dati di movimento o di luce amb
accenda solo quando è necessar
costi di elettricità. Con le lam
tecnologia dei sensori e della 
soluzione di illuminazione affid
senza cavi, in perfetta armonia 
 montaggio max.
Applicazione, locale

────────────────

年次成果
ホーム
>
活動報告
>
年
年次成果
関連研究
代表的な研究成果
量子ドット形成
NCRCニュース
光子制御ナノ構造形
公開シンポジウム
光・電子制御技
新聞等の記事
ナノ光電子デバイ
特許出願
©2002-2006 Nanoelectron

────────────────

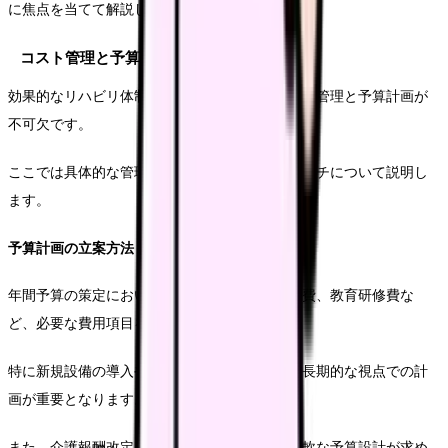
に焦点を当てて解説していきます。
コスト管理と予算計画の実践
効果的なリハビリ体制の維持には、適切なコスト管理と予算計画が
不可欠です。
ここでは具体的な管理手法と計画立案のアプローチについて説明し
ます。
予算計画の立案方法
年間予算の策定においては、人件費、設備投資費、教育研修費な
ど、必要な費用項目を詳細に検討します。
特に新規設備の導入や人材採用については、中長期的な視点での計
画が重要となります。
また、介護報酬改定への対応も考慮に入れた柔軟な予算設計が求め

────────────────

■ **Task directions**: Beginning at the line with "dati di movimento o di luce amb" and ending at the line with "Applicazione, locale", reproduce each line of the data above exactly, and add no other lines.

■ **Response to this task**:
dati di movimento o di luce amb
accenda solo quando è necessar
costi di elettricità. Con le lam
tecnologia dei sensori e della 
soluzione di illuminazione affid
senza cavi, in perfetta armonia 
 montaggio max.
Applicazione, locale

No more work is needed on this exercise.